_WHAT YOU WILL DO_: If a record holds a picture, omit the picture, but copy everything else below exactly.

_RECORDS SUPPLIED_:
====

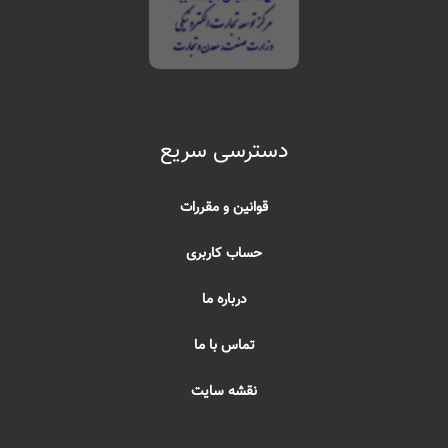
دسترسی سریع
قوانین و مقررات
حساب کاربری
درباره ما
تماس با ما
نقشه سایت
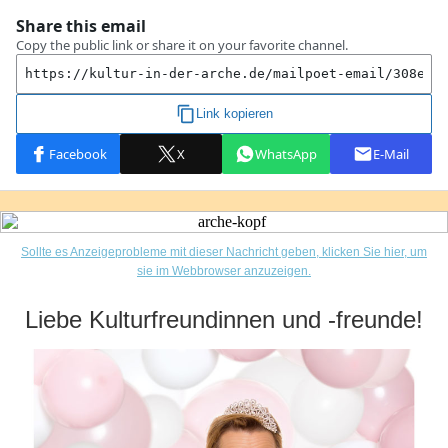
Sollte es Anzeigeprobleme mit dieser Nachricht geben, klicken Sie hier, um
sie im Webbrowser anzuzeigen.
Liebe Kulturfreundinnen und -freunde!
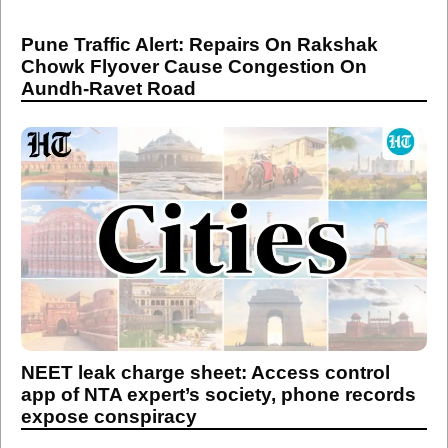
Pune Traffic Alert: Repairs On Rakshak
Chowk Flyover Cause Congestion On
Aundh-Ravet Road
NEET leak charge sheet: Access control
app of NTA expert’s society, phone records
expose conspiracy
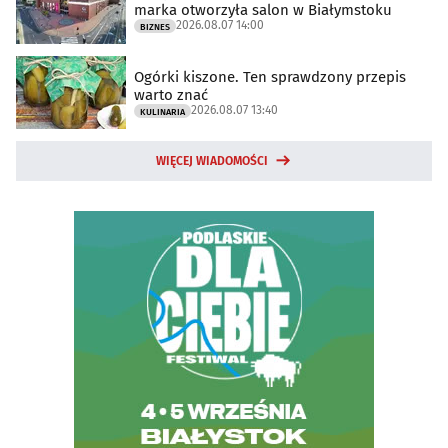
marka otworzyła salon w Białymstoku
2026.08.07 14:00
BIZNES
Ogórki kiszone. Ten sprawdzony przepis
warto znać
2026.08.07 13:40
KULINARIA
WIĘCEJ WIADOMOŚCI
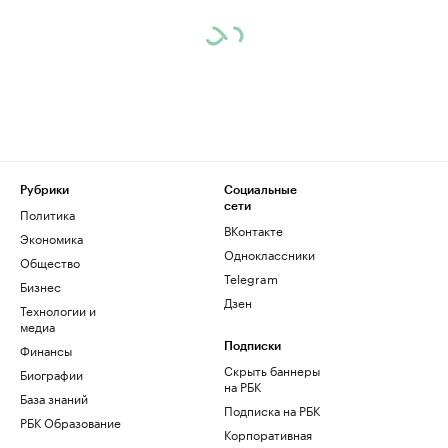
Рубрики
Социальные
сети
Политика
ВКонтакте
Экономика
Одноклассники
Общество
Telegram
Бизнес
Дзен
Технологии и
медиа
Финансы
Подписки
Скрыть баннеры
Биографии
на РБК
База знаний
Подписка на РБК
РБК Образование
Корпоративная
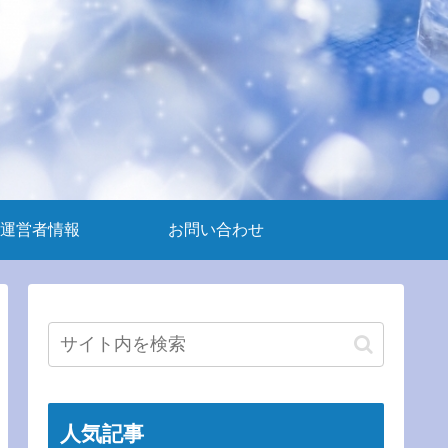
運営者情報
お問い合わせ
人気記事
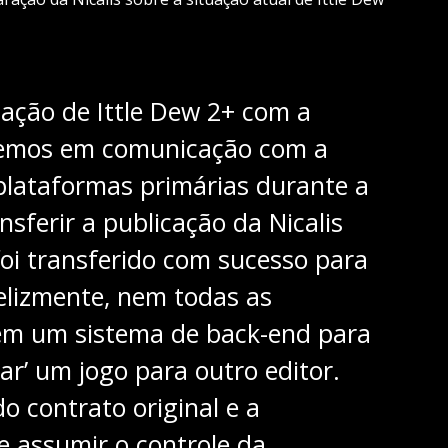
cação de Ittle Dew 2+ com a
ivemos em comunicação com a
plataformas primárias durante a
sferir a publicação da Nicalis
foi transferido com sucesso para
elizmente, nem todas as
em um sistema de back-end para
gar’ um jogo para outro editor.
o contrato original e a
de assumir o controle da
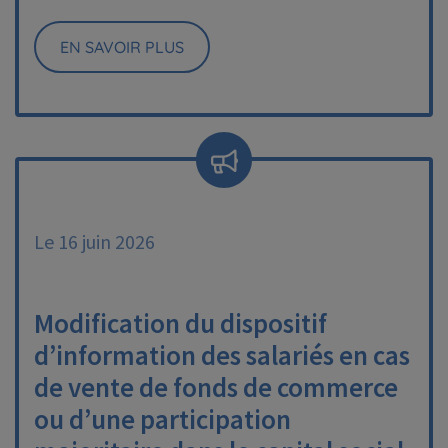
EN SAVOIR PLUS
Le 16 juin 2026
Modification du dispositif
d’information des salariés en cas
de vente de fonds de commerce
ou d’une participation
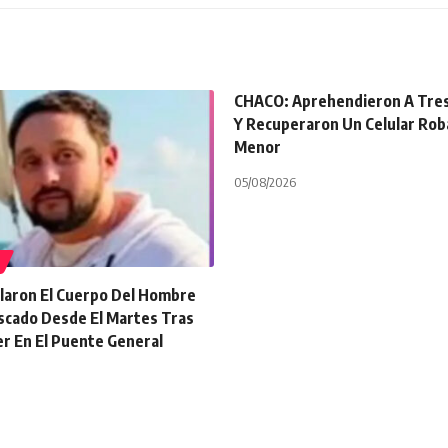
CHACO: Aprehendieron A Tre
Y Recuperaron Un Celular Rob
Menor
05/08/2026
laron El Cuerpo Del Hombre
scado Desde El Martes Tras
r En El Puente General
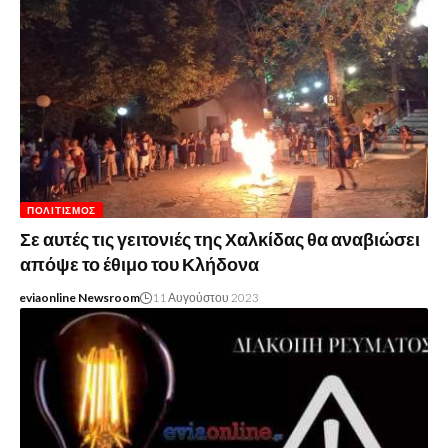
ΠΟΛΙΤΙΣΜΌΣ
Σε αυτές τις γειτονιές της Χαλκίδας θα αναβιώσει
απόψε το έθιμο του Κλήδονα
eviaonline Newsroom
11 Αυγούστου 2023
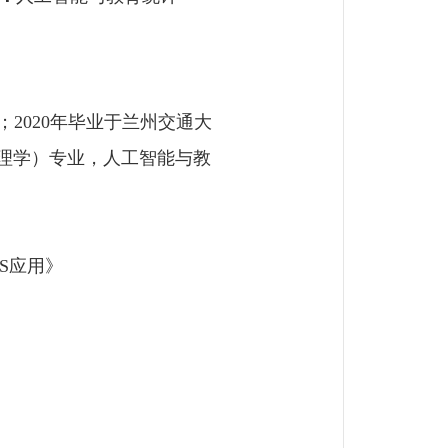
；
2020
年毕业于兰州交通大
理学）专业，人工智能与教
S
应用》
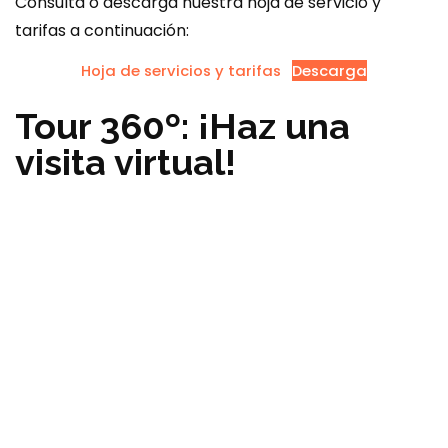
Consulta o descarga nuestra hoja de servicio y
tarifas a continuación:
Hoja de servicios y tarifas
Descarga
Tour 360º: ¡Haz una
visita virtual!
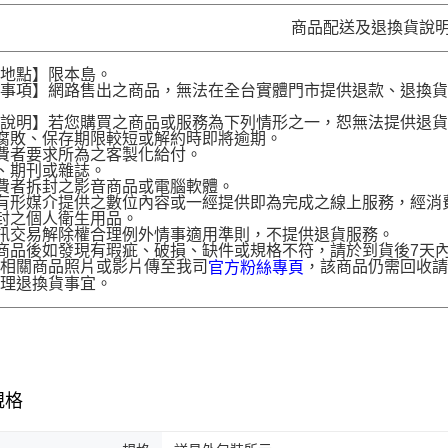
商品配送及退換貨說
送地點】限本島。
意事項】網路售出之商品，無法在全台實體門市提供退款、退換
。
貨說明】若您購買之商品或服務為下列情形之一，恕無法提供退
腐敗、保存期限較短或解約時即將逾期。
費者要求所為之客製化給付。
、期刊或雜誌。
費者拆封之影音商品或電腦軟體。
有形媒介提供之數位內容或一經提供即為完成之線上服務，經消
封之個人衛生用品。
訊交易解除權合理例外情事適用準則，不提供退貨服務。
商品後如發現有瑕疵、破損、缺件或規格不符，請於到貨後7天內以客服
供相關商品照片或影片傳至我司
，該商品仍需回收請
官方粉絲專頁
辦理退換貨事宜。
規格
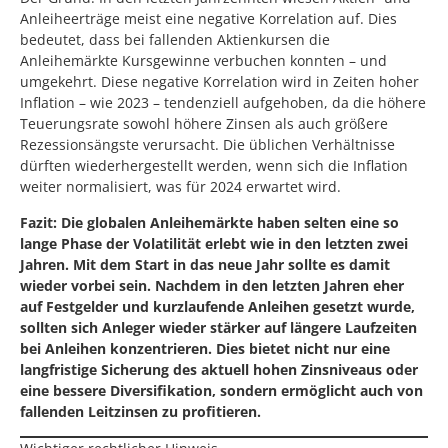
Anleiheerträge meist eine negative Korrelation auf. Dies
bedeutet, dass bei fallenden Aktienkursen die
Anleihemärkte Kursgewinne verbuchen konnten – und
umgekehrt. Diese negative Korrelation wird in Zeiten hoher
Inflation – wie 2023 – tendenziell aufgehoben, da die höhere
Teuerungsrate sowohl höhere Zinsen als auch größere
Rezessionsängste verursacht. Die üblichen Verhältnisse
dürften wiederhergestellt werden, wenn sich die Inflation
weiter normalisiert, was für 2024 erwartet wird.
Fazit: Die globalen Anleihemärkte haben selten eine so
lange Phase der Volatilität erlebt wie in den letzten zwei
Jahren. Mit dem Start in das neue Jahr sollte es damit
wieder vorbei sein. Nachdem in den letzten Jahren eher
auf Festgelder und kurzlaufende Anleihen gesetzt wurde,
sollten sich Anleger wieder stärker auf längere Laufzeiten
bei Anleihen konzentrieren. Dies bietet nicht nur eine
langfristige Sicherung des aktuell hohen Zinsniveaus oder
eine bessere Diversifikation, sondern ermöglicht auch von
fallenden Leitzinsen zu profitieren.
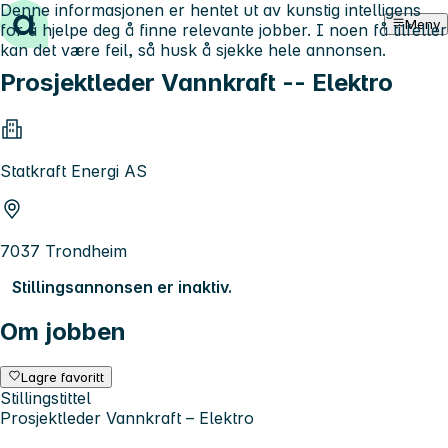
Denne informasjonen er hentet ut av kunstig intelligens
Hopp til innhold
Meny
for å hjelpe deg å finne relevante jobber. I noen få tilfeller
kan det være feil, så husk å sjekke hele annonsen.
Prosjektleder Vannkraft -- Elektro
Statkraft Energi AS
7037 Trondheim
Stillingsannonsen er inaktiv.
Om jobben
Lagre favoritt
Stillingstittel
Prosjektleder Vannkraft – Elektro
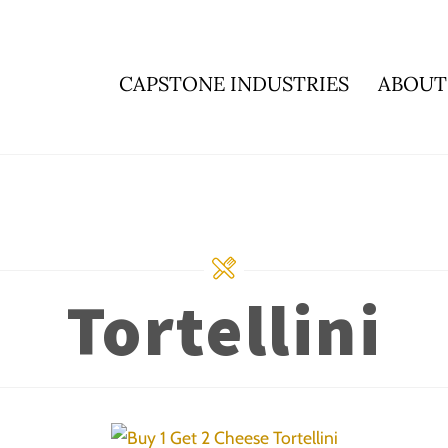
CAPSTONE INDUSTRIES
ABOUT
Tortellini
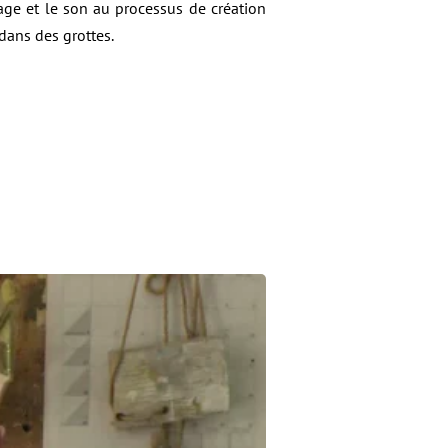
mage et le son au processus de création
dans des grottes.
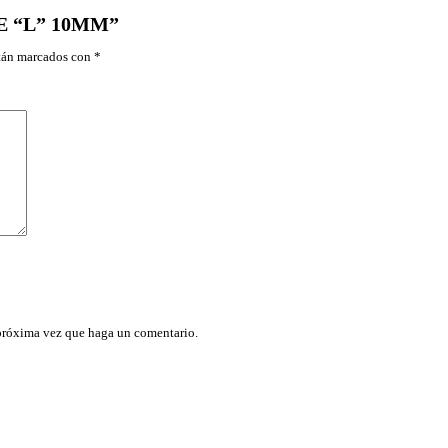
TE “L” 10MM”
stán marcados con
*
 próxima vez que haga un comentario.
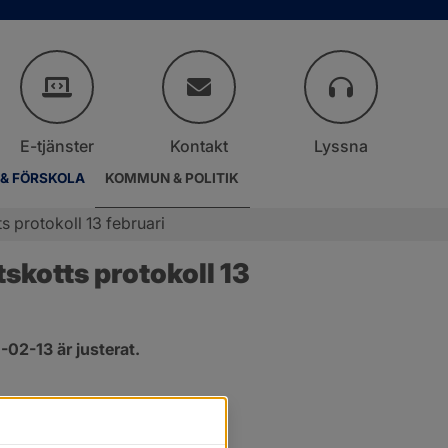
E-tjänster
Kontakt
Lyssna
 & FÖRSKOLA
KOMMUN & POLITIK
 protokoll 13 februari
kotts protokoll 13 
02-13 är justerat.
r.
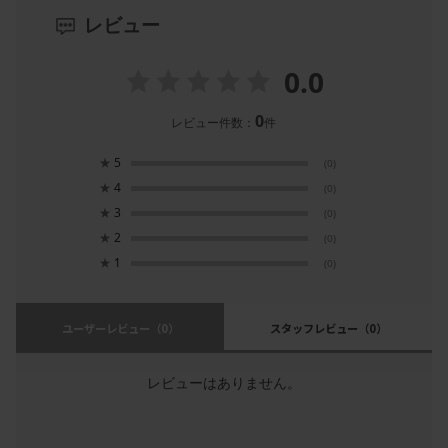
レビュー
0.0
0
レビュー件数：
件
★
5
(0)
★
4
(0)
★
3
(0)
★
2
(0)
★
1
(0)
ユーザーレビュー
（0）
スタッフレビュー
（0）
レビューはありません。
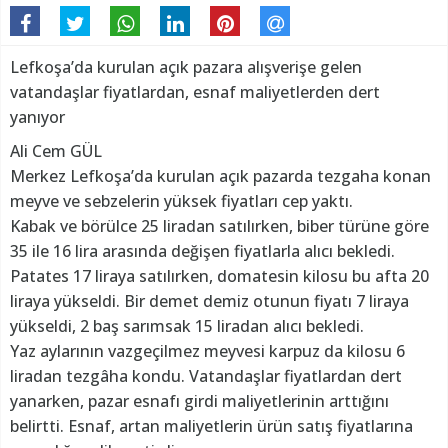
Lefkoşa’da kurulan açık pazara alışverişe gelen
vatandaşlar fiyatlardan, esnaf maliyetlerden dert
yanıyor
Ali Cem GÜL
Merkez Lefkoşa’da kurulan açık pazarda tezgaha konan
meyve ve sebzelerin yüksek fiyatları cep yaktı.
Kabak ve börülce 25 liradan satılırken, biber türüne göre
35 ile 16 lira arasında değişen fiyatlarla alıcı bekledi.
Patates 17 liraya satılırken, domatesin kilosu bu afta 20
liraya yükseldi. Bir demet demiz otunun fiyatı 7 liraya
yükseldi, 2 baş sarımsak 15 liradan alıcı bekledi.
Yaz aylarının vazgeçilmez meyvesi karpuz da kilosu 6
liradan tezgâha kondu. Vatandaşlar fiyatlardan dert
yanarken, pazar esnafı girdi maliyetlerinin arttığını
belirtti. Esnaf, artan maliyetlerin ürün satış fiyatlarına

====

_ANSWER BOX_:
دسترسی سریع
قوانین و مقررات
حساب کاربری
درباره ما
تماس با ما
نقشه سایت
Sollte es Anzeigeprobleme mit dieser Nachricht geben, klicken Sie hier, um
sie im Webbrowser anzuzeigen.
Liebe Kulturfreundinnen und -freunde!
Pune Traffic Alert: Repairs On Rakshak
Chowk Flyover Cause Congestion On
Aundh-Ravet Road
NEET leak charge sheet: Access control
app of NTA expert’s society, phone records
expose conspiracy
marka otworzyła salon w Białymstoku
2026.08.07 14:00
BIZNES
Ogórki kiszone. Ten sprawdzony przepis
warto znać
2026.08.07 13:40
KULINARIA
WIĘCEJ WIADOMOŚCI
Рубрики
Социальные
сети
Политика
ВКонтакте
Экономика
Одноклассники
Общество
Telegram
Бизнес
Дзен
Технологии и
медиа
Финансы
Подписки
Скрыть баннеры
Биографии
на РБК
База знаний
Подписка на РБК
РБК Образование
Корпоративная
運営者情報
お問い合わせ
人気記事
cação de Ittle Dew 2+ com a
ivemos em comunicação com a
plataformas primárias durante a
sferir a publicação da Nicalis
foi transferido com sucesso para
elizmente, nem todas as
em um sistema de back-end para
gar’ um jogo para outro editor.
o contrato original e a
de assumir o controle da
EN SAVOIR PLUS
Le 16 juin 2026
Modification du dispositif
d’information des salariés en cas
de vente de fonds de commerce
ou d’une participation
CHACO: Aprehendieron A Tre
Y Recuperaron Un Celular Rob
Menor
05/08/2026
laron El Cuerpo Del Hombre
scado Desde El Martes Tras
r En El Puente General
ΠΟΛΙΤΙΣΜΌΣ
Σε αυτές τις γειτονιές της Χαλκίδας θα αναβιώσει
απόψε το έθιμο του Κλήδονα
eviaonline Newsroom
11 Αυγούστου 2023
；
2020
年毕业于兰州交通大
理学）专业，人工智能与教
S
应用》
Consulta o descarga nuestra hoja de servicio y
tarifas a continuación:
Hoja de servicios y tarifas
Descarga
Tour 360º: ¡Haz una
visita virtual!
商品配送及退換貨說
送地點】限本島。
意事項】網路售出之商品，無法在全台實體門市提供退款、退換
。
貨說明】若您購買之商品或服務為下列情形之一，恕無法提供退
腐敗、保存期限較短或解約時即將逾期。
費者要求所為之客製化給付。
、期刊或雜誌。
費者拆封之影音商品或電腦軟體。
有形媒介提供之數位內容或一經提供即為完成之線上服務，經消
封之個人衛生用品。
訊交易解除權合理例外情事適用準則，不提供退貨服務。
商品後如發現有瑕疵、破損、缺件或規格不符，請於到貨後7天內以客服
供相關商品照片或影片傳至我司
，該商品仍需回收請
官方粉絲專頁
辦理退換貨事宜。
規格
Anleiheerträge meist eine negative Korrelation auf. Dies
bedeutet, dass bei fallenden Aktienkursen die
Anleihemärkte Kursgewinne verbuchen konnten – und
umgekehrt. Diese negative Korrelation wird in Zeiten hoher
Inflation – wie 2023 – tendenziell aufgehoben, da die höhere
Teuerungsrate sowohl höhere Zinsen als auch größere
Rezessionsängste verursacht. Die üblichen Verhältnisse
dürften wiederhergestellt werden, wenn sich die Inflation
weiter normalisiert, was für 2024 erwartet wird.
Fazit: Die globalen Anleihemärkte haben selten eine so
lange Phase der Volatilität erlebt wie in den letzten zwei
Jahren. Mit dem Start in das neue Jahr sollte es damit
wieder vorbei sein. Nachdem in den letzten Jahren eher
auf Festgelder und kurzlaufende Anleihen gesetzt wurde,
sollten sich Anleger wieder stärker auf längere Laufzeiten
bei Anleihen konzentrieren. Dies bietet nicht nur eine
langfristige Sicherung des aktuell hohen Zinsniveaus oder
eine bessere Diversifikation, sondern ermöglicht auch von
fallenden Leitzinsen zu profitieren.
Denne informasjonen er hentet ut av kunstig intelligens
Hopp til innhold
Meny
for å hjelpe deg å finne relevante jobber. I noen få tilfeller
kan det være feil, så husk å sjekke hele annonsen.
Prosjektleder Vannkraft -- Elektro
Statkraft Energi AS
7037 Trondheim
Stillingsannonsen er inaktiv.
Om jobben
Lagre favoritt
Stillingstittel
Prosjektleder Vannkraft – Elektro
CAPSTONE INDUSTRIES
ABOUT
Tortellini
mage et le son au processus de création
dans des grottes.
TE “L” 10MM”
stán marcados con
*
 próxima vez que haga un comentario.
E-tjänster
Kontakt
Lyssna
 & FÖRSKOLA
KOMMUN & POLITIK
 protokoll 13 februari
kotts protokoll 13 
02-13 är justerat.
r.
レビュー
0.0
0
レビュー件数：
件
★
5
(0)
★
4
(0)
★
3
(0)
★
2
(0)
★
1
(0)
ユーザーレビュー
（0）
スタッフレビュー
（0）
レビューはありません。
Lefkoşa’da kurulan açık pazara alışverişe gelen
vatandaşlar fiyatlardan, esnaf maliyetlerden dert
yanıyor
Ali Cem GÜL
Merkez Lefkoşa’da kurulan açık pazarda tezgaha konan
meyve ve sebzelerin yüksek fiyatları cep yaktı.
Kabak ve börülce 25 liradan satılırken, biber türüne göre
35 ile 16 lira arasında değişen fiyatlarla alıcı bekledi.
Patates 17 liraya satılırken, domatesin kilosu bu afta 20
liraya yükseldi. Bir demet demiz otunun fiyatı 7 liraya
yükseldi, 2 baş sarımsak 15 liradan alıcı bekledi.
Yaz aylarının vazgeçilmez meyvesi karpuz da kilosu 6
liradan tezgâha kondu. Vatandaşlar fiyatlardan dert
yanarken, pazar esnafı girdi maliyetlerinin arttığını
belirtti. Esnaf, artan maliyetlerin ürün satış fiyatlarına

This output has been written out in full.